EDIT: Follow-ups for that question
编辑:关于这个问题的后续报道。
- Is it legal to declare a constexpr std::initializer_list object?
- 声明constexpr std::initializer_list对象合法吗?
- Confusion about constant expression
- 常数表达式感到困惑
1 个解决方案
#1
1
From: the man himself http://www.stroustrup.com/sac10-constexpr.pdf
出处:该男子本人http://www.stroustrup.com/sac10-constexpr.pdf
Specifically: its return type, and the types of its parameters (if any), are literal types (see x2.2). For concreteness, literal types include bool, int, or double; its body is a compound statement of the form { return expr; } where expr is such that if arbitrary constant expressions of appropriate types are substituted for the parameters in expr, then the resulting expression is a constant expression as defined in introductory paragraph of x2. The expression expr is called a potential constant expression.

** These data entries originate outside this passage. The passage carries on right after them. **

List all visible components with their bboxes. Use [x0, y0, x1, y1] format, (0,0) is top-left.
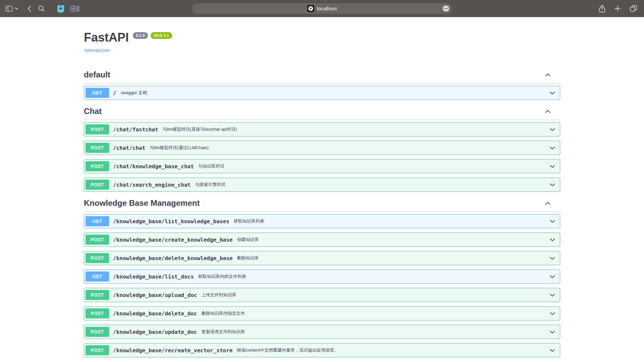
endpoint-path: /chat/knowledge_base_chat [113, 163, 194, 170]
endpoint-row[interactable]: POST /chat/chat 与llm模型对话(通过LLMChain) [84, 141, 560, 155]
sidebar-toggle-icon [5, 6, 13, 12]
method-badge: GET [86, 88, 109, 98]
share-button[interactable] [597, 3, 607, 14]
endpoint-row[interactable]: GET /knowledge_base/list_docs 获取知识库内的文件列… [84, 269, 560, 284]
api-section: Chat POST /chat/fastchat 与llm模型对话(直接与fas… [84, 104, 560, 192]
endpoint-row[interactable]: GET / swagger 文档 [84, 86, 560, 100]
method-badge: POST [86, 253, 109, 263]
endpoint-summary: swagger 文档 [121, 90, 147, 96]
section-header-chat[interactable]: Chat [84, 104, 560, 120]
chevron-down-icon [550, 312, 555, 315]
chevron-up-icon [545, 202, 550, 205]
endpoint-row[interactable]: POST /knowledge_base/create_knowledge_ba… [84, 233, 560, 247]
version-badge: 0.1.0 [133, 32, 148, 39]
endpoint-summary: 更新现有文件到知识库 [201, 329, 245, 335]
chevron-down-icon [550, 257, 555, 260]
search-button[interactable] [37, 4, 46, 13]
endpoint-summary: 与llm模型对话(通过LLMChain) [150, 145, 209, 151]
page-menu-button[interactable] [443, 5, 449, 13]
section-title: Chat [84, 106, 102, 116]
endpoint-row[interactable]: GET /knowledge_base/list_knowledge_bases… [84, 214, 560, 228]
chevron-up-icon [545, 110, 550, 113]
cyan-extension-button[interactable] [55, 3, 66, 14]
chevron-up-icon [545, 73, 550, 76]
section-header-knowledge-base-management[interactable]: Knowledge Base Management [84, 196, 560, 212]
section-title: Knowledge Base Management [84, 198, 200, 208]
endpoint-path: /knowledge_base/create_knowledge_base [113, 237, 232, 243]
api-section: default GET / swagger 文档 [84, 68, 560, 100]
chevron-down-icon [550, 92, 555, 95]
method-badge: POST [86, 235, 109, 245]
search-icon [38, 5, 45, 12]
sidebar-toggle-button[interactable] [4, 4, 20, 13]
chevron-down-icon [15, 7, 18, 10]
endpoint-path: /chat/fastchat [113, 126, 158, 133]
endpoint-summary: 删除知识库 [237, 255, 259, 261]
method-badge: POST [86, 124, 109, 134]
method-badge: POST [86, 308, 109, 318]
endpoint-summary: 上传文件到知识库 [201, 292, 236, 298]
endpoint-path: /knowledge_base/recreate_vector_store [113, 347, 232, 354]
endpoint-path: /chat/search_engine_chat [113, 182, 191, 188]
url-text: localhost [317, 6, 337, 11]
method-badge: POST [86, 161, 109, 171]
endpoint-row[interactable]: POST /chat/search_engine_chat 与搜索引擎对话 [84, 178, 560, 192]
endpoint-summary: 与知识库对话 [198, 163, 224, 169]
chevron-down-icon [550, 349, 555, 352]
address-bar[interactable]: localhost [193, 3, 451, 14]
method-badge: POST [86, 345, 109, 355]
circles-extension-button[interactable] [69, 3, 80, 14]
endpoint-summary: 根据content中文档重建向量库，流式输出处理进度。 [237, 347, 338, 353]
share-icon [599, 5, 605, 13]
endpoint-summary: 获取知识库内的文件列表 [198, 274, 246, 280]
section-title: default [84, 70, 110, 80]
browser-toolbar: localhost [0, 0, 644, 17]
page-menu-ellipsis-icon [443, 5, 449, 12]
section-header-default[interactable]: default [84, 68, 560, 83]
chevron-down-icon [550, 165, 555, 168]
endpoint-row[interactable]: POST /chat/knowledge_base_chat 与知识库对话 [84, 159, 560, 173]
endpoint-path: /knowledge_base/update_doc [113, 329, 197, 335]
method-badge: GET [86, 272, 109, 282]
endpoint-path: /knowledge_base/delete_knowledge_base [113, 255, 232, 261]
endpoint-path: /chat/chat [113, 145, 145, 151]
section-endpoints: GET /knowledge_base/list_knowledge_bases… [84, 212, 560, 357]
endpoint-path: / [113, 90, 116, 96]
tab-overview-button[interactable] [629, 4, 639, 13]
endpoint-summary: 创建知识库 [237, 237, 259, 243]
chevron-down-icon [550, 128, 555, 131]
section-endpoints: POST /chat/fastchat 与llm模型对话(直接与fastchat… [84, 120, 560, 192]
openapi-spec-link[interactable]: /openapi.json [84, 48, 110, 53]
toolbar-left-group [4, 0, 80, 17]
endpoint-row[interactable]: POST /knowledge_base/upload_doc 上传文件到知识库 [84, 288, 560, 302]
endpoint-summary: 获取知识库列表 [234, 218, 264, 224]
swagger-page: FastAPI 0.1.0 OAS 3.1 /openapi.json defa… [0, 17, 644, 362]
chevron-down-icon [550, 275, 555, 278]
endpoint-row[interactable]: POST /knowledge_base/recreate_vector_sto… [84, 343, 560, 357]
chevron-down-icon [550, 330, 555, 334]
cyan-extension-icon [57, 4, 65, 13]
site-favicon [307, 5, 314, 12]
circles-extension-icon [70, 5, 79, 13]
endpoint-summary: 与搜索引擎对话 [195, 182, 225, 188]
endpoint-row[interactable]: POST /knowledge_base/delete_knowledge_ba… [84, 251, 560, 265]
endpoint-row[interactable]: POST /knowledge_base/update_doc 更新现有文件到知… [84, 325, 560, 339]
endpoint-path: /knowledge_base/delete_doc [113, 310, 197, 317]
back-icon [27, 5, 31, 12]
endpoint-row[interactable]: POST /chat/fastchat 与llm模型对话(直接与fastchat… [84, 122, 560, 136]
endpoint-path: /knowledge_base/list_docs [113, 274, 194, 280]
oas-badge: OAS 3.1 [151, 32, 172, 39]
chevron-down-icon [550, 220, 555, 223]
new-tab-button[interactable] [613, 4, 622, 13]
method-badge: POST [86, 180, 109, 190]
chevron-down-icon [550, 238, 555, 241]
method-badge: POST [86, 290, 109, 300]
api-info: FastAPI 0.1.0 OAS 3.1 /openapi.json [84, 17, 560, 53]
method-badge: POST [86, 143, 109, 153]
page-title: FastAPI 0.1.0 OAS 3.1 [84, 31, 560, 45]
endpoint-row[interactable]: POST /knowledge_base/delete_doc 删除知识库内指定… [84, 306, 560, 320]
endpoint-path: /knowledge_base/list_knowledge_bases [113, 218, 229, 225]
back-button[interactable] [26, 4, 33, 13]
chevron-down-icon [550, 294, 555, 297]
new-tab-icon [614, 5, 621, 12]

具体地说:它的返回类型和它的参数类型(如果有的话)是文字类型(参见x2.2)。具体来说,文字类型包括bool、int或double;它的主体是格式{return expr的复合语句;在expr中,如果将适当类型的任意常数表达式替换为expr中的参数,那么得到的表达式就是在x2的引言段中定义的常量表达式。表达式expr称为势常数表达式。
#1
1
From: the man himself http://www.stroustrup.com/sac10-constexpr.pdf
出处:该男子本人http://www.stroustrup.com/sac10-constexpr.pdf
Specifically: its return type, and the types of its parameters (if any), are literal types (see x2.2). For concreteness, literal types include bool, int, or double; its body is a compound statement of the form { return expr; } where expr is such that if arbitrary constant expressions of appropriate types are substituted for the parameters in expr, then the resulting expression is a constant expression as defined in introductory paragraph of x2. The expression expr is called a potential constant expression.
具体地说:它的返回类型和它的参数类型(如果有的话)是文字类型(参见x2.2)。具体来说,文字类型包括bool、int或double;它的主体是格式{return expr的复合语句;在expr中,如果将适当类型的任意常数表达式替换为expr中的参数,那么得到的表达式就是在x2的引言段中定义的常量表达式。表达式expr称为势常数表达式。